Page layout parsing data
========================================================================

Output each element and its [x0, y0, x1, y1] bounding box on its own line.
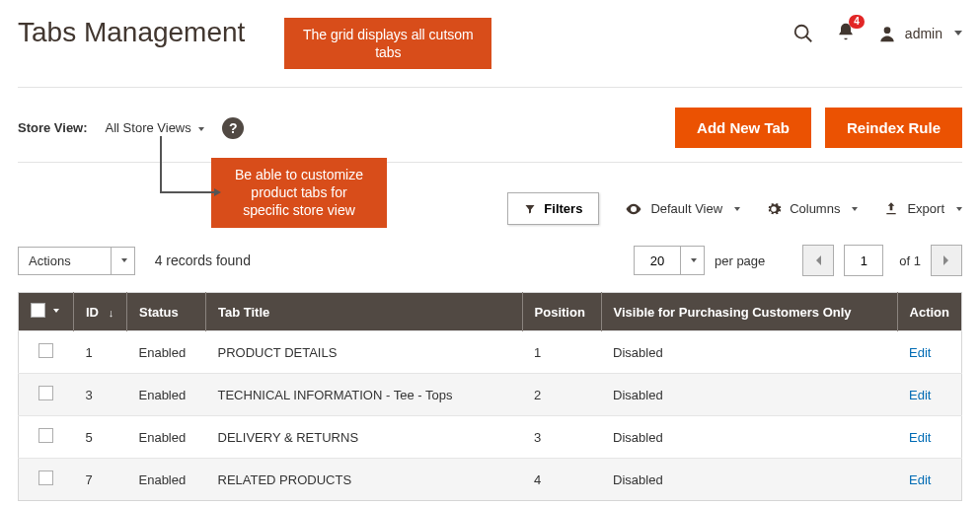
filters-button[interactable]: Filters — [507, 192, 599, 225]
row-checkbox[interactable] — [38, 471, 53, 485]
header-id[interactable]: ID ↓ — [74, 293, 127, 331]
cell-title: RELATED PRODUCTS — [206, 459, 523, 501]
annotation-store-view: Be able to customize product tabs for sp… — [160, 136, 387, 228]
chevron-left-icon — [814, 254, 822, 266]
table-row: 3EnabledTECHNICAL INFORMATION - Tee - To… — [19, 374, 962, 416]
chevron-down-icon — [734, 207, 740, 211]
edit-link[interactable]: Edit — [909, 472, 931, 487]
eye-icon — [625, 200, 642, 218]
next-page-button[interactable] — [931, 245, 962, 276]
table-row: 1EnabledPRODUCT DETAILS1DisabledEdit — [19, 331, 962, 374]
funnel-icon — [524, 203, 536, 215]
user-icon — [877, 24, 897, 43]
chevron-down-icon — [691, 258, 697, 262]
cell-position: 3 — [522, 416, 601, 459]
cell-title: TECHNICAL INFORMATION - Tee - Tops — [206, 374, 523, 416]
add-new-tab-button[interactable]: Add New Tab — [675, 108, 811, 148]
edit-link[interactable]: Edit — [909, 388, 931, 402]
chevron-down-icon — [198, 127, 204, 131]
chevron-down-icon — [956, 207, 962, 211]
svg-point-0 — [795, 25, 808, 37]
admin-username: admin — [905, 26, 942, 41]
row-checkbox[interactable] — [38, 428, 53, 443]
chevron-down-icon — [121, 258, 127, 262]
reindex-rule-button[interactable]: Reindex Rule — [825, 108, 962, 148]
header-tab-title[interactable]: Tab Title — [206, 293, 523, 331]
per-page-label: per page — [715, 254, 765, 268]
cell-status: Enabled — [127, 459, 206, 501]
records-found-label: 4 records found — [155, 253, 251, 268]
cell-id: 1 — [74, 331, 127, 374]
cell-id: 7 — [74, 459, 127, 501]
cell-position: 2 — [522, 374, 601, 416]
store-view-switcher[interactable]: All Store Views — [106, 120, 205, 135]
prev-page-button[interactable] — [802, 245, 834, 276]
row-checkbox[interactable] — [38, 386, 53, 400]
annotation-arrow — [160, 136, 215, 193]
cell-position: 1 — [522, 331, 601, 374]
edit-link[interactable]: Edit — [909, 345, 931, 360]
cell-visible: Disabled — [601, 374, 897, 416]
grid-controls: Actions 4 records found per page of 1 — [18, 241, 962, 292]
table-row: 7EnabledRELATED PRODUCTS4DisabledEdit — [19, 459, 962, 501]
current-page-input[interactable] — [844, 245, 883, 276]
table-row: 5EnabledDELIVERY & RETURNS3DisabledEdit — [19, 416, 962, 459]
page-count-label: of 1 — [899, 254, 921, 268]
cell-visible: Disabled — [601, 331, 897, 374]
page-header: Tabs Management The grid displays all cu… — [18, 18, 962, 88]
sort-arrow-icon: ↓ — [109, 307, 114, 319]
cell-status: Enabled — [127, 416, 206, 459]
mass-actions-dropdown[interactable]: Actions — [18, 247, 135, 275]
store-view-label: Store View: — [18, 120, 88, 135]
header-position[interactable]: Position — [522, 293, 601, 331]
per-page-dropdown[interactable] — [681, 246, 705, 275]
svg-point-2 — [884, 27, 891, 34]
cell-id: 3 — [74, 374, 127, 416]
columns-dropdown[interactable]: Columns — [766, 201, 858, 217]
cell-visible: Disabled — [601, 416, 897, 459]
cell-id: 5 — [74, 416, 127, 459]
row-checkbox[interactable] — [38, 343, 53, 358]
chevron-down-icon — [852, 207, 858, 211]
search-icon[interactable] — [792, 23, 814, 44]
header-action: Action — [897, 293, 961, 331]
svg-line-1 — [806, 36, 812, 41]
select-all-checkbox[interactable] — [31, 303, 45, 318]
header-select-all[interactable] — [19, 293, 74, 331]
cell-status: Enabled — [127, 374, 206, 416]
cell-visible: Disabled — [601, 459, 897, 501]
cell-title: PRODUCT DETAILS — [206, 331, 523, 374]
annotation-store-view-text: Be able to customize product tabs for sp… — [211, 158, 387, 228]
tabs-grid: ID ↓ Status Tab Title Position Visible f… — [18, 292, 962, 501]
chevron-down-icon — [954, 31, 962, 36]
default-view-dropdown[interactable]: Default View — [625, 200, 740, 218]
chevron-down-icon — [53, 309, 59, 313]
edit-link[interactable]: Edit — [909, 430, 931, 445]
header-visible[interactable]: Visible for Purchasing Customers Only — [601, 293, 897, 331]
annotation-grid-description: The grid displays all cutsom tabs — [284, 18, 491, 69]
notification-bell[interactable]: 4 — [836, 22, 856, 44]
cell-status: Enabled — [127, 331, 206, 374]
chevron-right-icon — [942, 254, 950, 266]
admin-account-menu[interactable]: admin — [877, 24, 962, 43]
per-page-input[interactable] — [634, 246, 681, 275]
cell-title: DELIVERY & RETURNS — [206, 416, 523, 459]
export-icon — [883, 201, 899, 217]
page-title: Tabs Management — [18, 18, 245, 48]
notification-badge: 4 — [849, 15, 865, 29]
export-dropdown[interactable]: Export — [883, 201, 962, 217]
gear-icon — [766, 201, 782, 217]
header-status[interactable]: Status — [127, 293, 206, 331]
cell-position: 4 — [522, 459, 601, 501]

========================================================================

[Instructions for the task]
Would you return the records exactly as written, minus any image?

[Response to the exercise]
Output each element and its [x0, y0, x1, y1] bounding box on its own line.
filters-button[interactable]: Filters — [507, 192, 599, 225]
row-checkbox[interactable] — [38, 471, 53, 485]
header-id[interactable]: ID ↓ — [74, 293, 127, 331]
cell-title: RELATED PRODUCTS — [206, 459, 523, 501]
annotation-store-view: Be able to customize product tabs for sp… — [160, 136, 387, 228]
chevron-left-icon — [814, 254, 822, 266]
table-row: 3EnabledTECHNICAL INFORMATION - Tee - To… — [19, 374, 962, 416]
chevron-down-icon — [734, 207, 740, 211]
edit-link[interactable]: Edit — [909, 472, 931, 487]
eye-icon — [625, 200, 642, 218]
next-page-button[interactable] — [931, 245, 962, 276]
table-row: 1EnabledPRODUCT DETAILS1DisabledEdit — [19, 331, 962, 374]
funnel-icon — [524, 203, 536, 215]
user-icon — [877, 24, 897, 43]
chevron-down-icon — [691, 258, 697, 262]
cell-position: 3 — [522, 416, 601, 459]
cell-title: TECHNICAL INFORMATION - Tee - Tops — [206, 374, 523, 416]
add-new-tab-button[interactable]: Add New Tab — [675, 108, 811, 148]
edit-link[interactable]: Edit — [909, 388, 931, 402]
chevron-down-icon — [198, 127, 204, 131]
chevron-down-icon — [956, 207, 962, 211]
svg-point-0 — [795, 25, 808, 37]
admin-username: admin — [905, 26, 942, 41]
row-checkbox[interactable] — [38, 428, 53, 443]
chevron-down-icon — [121, 258, 127, 262]
reindex-rule-button[interactable]: Reindex Rule — [825, 108, 962, 148]
header-tab-title[interactable]: Tab Title — [206, 293, 523, 331]
per-page-label: per page — [715, 254, 765, 268]
cell-status: Enabled — [127, 459, 206, 501]
records-found-label: 4 records found — [155, 253, 251, 268]
cell-id: 1 — [74, 331, 127, 374]
cell-id: 7 — [74, 459, 127, 501]
cell-position: 2 — [522, 374, 601, 416]
store-view-switcher[interactable]: All Store Views — [106, 120, 205, 135]
prev-page-button[interactable] — [802, 245, 834, 276]
row-checkbox[interactable] — [38, 386, 53, 400]
annotation-arrow — [160, 136, 215, 193]
cell-position: 1 — [522, 331, 601, 374]
edit-link[interactable]: Edit — [909, 345, 931, 360]
cell-visible: Disabled — [601, 374, 897, 416]
grid-controls: Actions 4 records found per page of 1 — [18, 241, 962, 292]
table-row: 7EnabledRELATED PRODUCTS4DisabledEdit — [19, 459, 962, 501]
current-page-input[interactable] — [844, 245, 883, 276]
table-row: 5EnabledDELIVERY & RETURNS3DisabledEdit — [19, 416, 962, 459]
page-count-label: of 1 — [899, 254, 921, 268]
cell-visible: Disabled — [601, 331, 897, 374]
page-header: Tabs Management The grid displays all cu… — [18, 18, 962, 88]
sort-arrow-icon: ↓ — [109, 307, 114, 319]
cell-status: Enabled — [127, 416, 206, 459]
mass-actions-dropdown[interactable]: Actions — [18, 247, 135, 275]
store-view-label: Store View: — [18, 120, 88, 135]
header-position[interactable]: Position — [522, 293, 601, 331]
per-page-dropdown[interactable] — [681, 246, 705, 275]
svg-point-2 — [884, 27, 891, 34]
cell-id: 3 — [74, 374, 127, 416]
columns-dropdown[interactable]: Columns — [766, 201, 858, 217]
cell-visible: Disabled — [601, 416, 897, 459]
cell-id: 5 — [74, 416, 127, 459]
row-checkbox[interactable] — [38, 343, 53, 358]
chevron-down-icon — [852, 207, 858, 211]
search-icon[interactable] — [792, 23, 814, 44]
header-action: Action — [897, 293, 961, 331]
svg-line-1 — [806, 36, 812, 41]
select-all-checkbox[interactable] — [31, 303, 45, 318]
header-select-all[interactable] — [19, 293, 74, 331]
cell-status: Enabled — [127, 374, 206, 416]
cell-visible: Disabled — [601, 459, 897, 501]
cell-title: PRODUCT DETAILS — [206, 331, 523, 374]
annotation-store-view-text: Be able to customize product tabs for sp… — [211, 158, 387, 228]
tabs-grid: ID ↓ Status Tab Title Position Visible f… — [18, 292, 962, 501]
chevron-down-icon — [954, 31, 962, 36]
default-view-dropdown[interactable]: Default View — [625, 200, 740, 218]
chevron-down-icon — [53, 309, 59, 313]
edit-link[interactable]: Edit — [909, 430, 931, 445]
header-visible[interactable]: Visible for Purchasing Customers Only — [601, 293, 897, 331]
annotation-grid-description: The grid displays all cutsom tabs — [284, 18, 491, 69]
notification-bell[interactable]: 4 — [836, 22, 856, 44]
cell-status: Enabled — [127, 331, 206, 374]
chevron-right-icon — [942, 254, 950, 266]
admin-account-menu[interactable]: admin — [877, 24, 962, 43]
per-page-input[interactable] — [634, 246, 681, 275]
cell-title: DELIVERY & RETURNS — [206, 416, 523, 459]
export-icon — [883, 201, 899, 217]
page-title: Tabs Management — [18, 18, 245, 48]
notification-badge: 4 — [849, 15, 865, 29]
export-dropdown[interactable]: Export — [883, 201, 962, 217]
gear-icon — [766, 201, 782, 217]
header-status[interactable]: Status — [127, 293, 206, 331]
cell-position: 4 — [522, 459, 601, 501]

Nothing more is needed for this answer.